[SciPy-dev] Module Submission: Orthogonal Distance Regression

Robert Kern kern at caltech.edu
Tue Nov 19 00:28:55 CST 2002

Some time ago, I wrote an extension module to use ODRPACK, a FORTRAN
library that performs Orthogonal Distance Regression (ODR) as well as
non-linear Ordinary Least-Squares (OLS) and implicit regression (fitting
to, say, an ellipse).

ODRPACK is very flexible. It can handle multi-dimensional input
and output variables, weighted observations (with correlations between
dimensions). It solves the ODR problem, i.e. finding "parameter
estimates that minimize the sum of the squares of the weighted
orthogonal distances between each observed data point and the curve
described by a nonlinear equation" [1] as well as the nonlinear OLS
problem, where uncertainties on the input variables are assumed to be
negligible. Further, the model equation can be implicit, e.g.
x0^2+x1^2-r^2 = 0 will fit the data to a circle and estimate the radius.
ODRPACK will estimate the uncertainties and covariances of the estimated
parameters. ODRPACK has a flexible reporting system to generate reports
on all stages of the computation.

SciPy issues:
I have wrapped the base extension module in a set of classes to
facilitate the handling of all the options. These classes model my use
of the module: fitting experimental data and fiddling on the interactive
interpreter to get it right. Perhaps this is leads to a cumbersome API,
or another needs to be exposed in addition.

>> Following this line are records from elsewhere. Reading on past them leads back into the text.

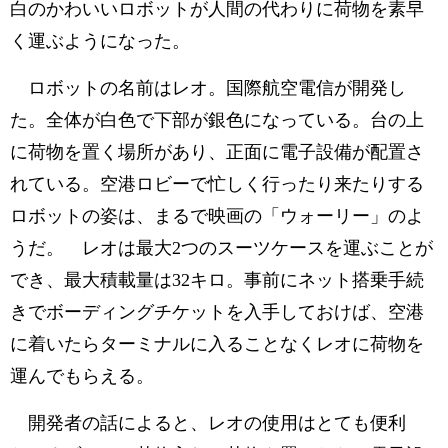
白のかわいいロボットが人間の代わりに荷物を素早
く運ぶようになった。
ロボットの名前はレオ。国際航空電信が開発し
た。全体が白色で下部が銀色になっている。台の上
に荷物を置く場所があり、正面に電子設備が配置さ
れている。空港ロビーで忙しく行ったり来たりする
ロボットの姿は、まるで映画の「ウォーリー」のよ
うだ。 レオは最大2つのスーツケースを運ぶことが
でき、最大積載量は32キロ。事前にネット搭乗手続
きでボーディングチケットを入手しておけば、空港
に着いたらターミナルに入ることなくレオに荷物を
運んでもらえる。
開発者の話によると、レオの使用はとても便利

I believe I have followed the SciPy style guide except for the classes,
which are MixedCase.

I think the docstrings are pretty thorough, but I might need to write a
tutorial to get people jump-started.

Tests: I have tests based on ODRPACK's FORTRAN examples and some of my
own data. They are not in unittest form yet, nor do they completely
cover all features. ODRPACK comes with a comprehensive FORTRAN testsuite
which could be converted to Python, but it will be a fair bit of work.

I use Numeric's LinearAlgebra to do a matrix inversion. If adopted into
SciPy, that would change to scipy.inv .

  Public Domain

[1] http://www.boulder.nist.gov/mcsd/Staff/JRogers/odrpack.html

ODRPACK comes from http://www.netlib.org/odrpack/index.html and is
public domain.

Robert Kern
Ruddock House President
kern at caltech.edu

"In the fields of hell where the grass grows high
 Are the graves of dreams allowed to die."